Jiang Wei, Chen Ling, Girgenti Matthew J, Zhao Hongyu
Department of Biostatistics, Yale School of Public Health, New Haven, CT, USA.
Department of Statistics, Columbia University, New York, NY, USA.
Res Sq. 2023 May 31:rs.3.rs-2939390. doi: 10.21203/rs.3.rs-2939390/v1.
Predicting genetic risks for common diseases may improve their prevention and early treatment. In recent years, various additive-model-based polygenic risk scores (PRS) methods have been proposed to combine the estimated effects of single nucleotide polymorphisms (SNPs) using data collected from genome-wide association studies (GWAS). Some of these methods require access to another external individual-level GWAS dataset to tune the hyperparameters, which can be difficult because of privacy and security-related concerns. Additionally, leaving out partial data for hyperparameter tuning can reduce the predictive accuracy of the constructed PRS model. In this article, we propose a novel method, called PRStuning, to automatically tune hyperparameters for different PRS methods using only GWAS summary statistics from the training data. The core idea is to first predict the performance of the PRS method with different parameter values, and then select the parameters with the best prediction performance. Because directly using the effects observed from the training data tends to overestimate the performance in the testing data (a phenomenon known as overfitting), we adopt an empirical Bayes approach to shrinking the predicted performance in accordance with the estimated genetic architecture of the disease. Results from extensive simulations and real data applications demonstrate that PRStuning can accurately predict the PRS performance across PRS methods and parameters, and it can help select the best-performing parameters.
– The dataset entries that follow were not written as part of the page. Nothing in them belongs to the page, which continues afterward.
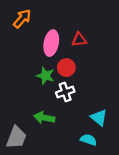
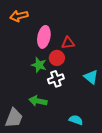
orange arrow: (22, 19) -> (19, 16), turned -144
red triangle: (79, 40) -> (68, 43), moved
cyan triangle: (99, 118) -> (91, 77), moved

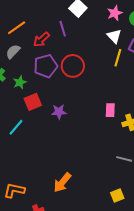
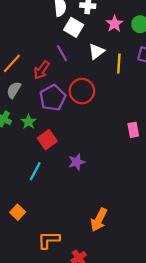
white triangle: (114, 36) -> (96, 51), moved, turned 49
yellow line: (118, 58) -> (119, 63), moved
purple star: (59, 112) -> (77, 162), moved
预测常见疾病的遗传风险可能会改善其预防和早期治疗。近年来,已经提出了各种基于加性模型的多基因风险评分(PRS)方法,以利用从全基因组关联研究(GWAS)收集的数据来综合单核苷酸多态性(SNP)的估计效应。其中一些方法需要访问另一个外部个体水平的GWAS数据集来调整超参数,由于隐私和安全相关问题,这可能具有挑战性。此外,留出部分数据用于超参数调整可能会降低构建的PRS模型的预测准确性。在本文中,我们提出了一种名为PRStuning的新方法,仅使用训练数据的GWAS汇总统计信息就可以自动为不同的PRS方法调整超参数。核心思想是首先预测具有不同参数值的PRS方法的性能,然后选择具有最佳预测性能的参数。由于直接使用从训练数据中观察到的效应往往会高估测试数据中的性能(一种称为过拟合的现象),因此我们采用经验贝叶斯方法根据疾病的估计遗传结构来收缩预测性能。广泛的模拟和实际数据应用结果表明,PRStuning可以准确预测不同PRS方法和参数下的PRS性能,并且可以帮助选择性能最佳的参数。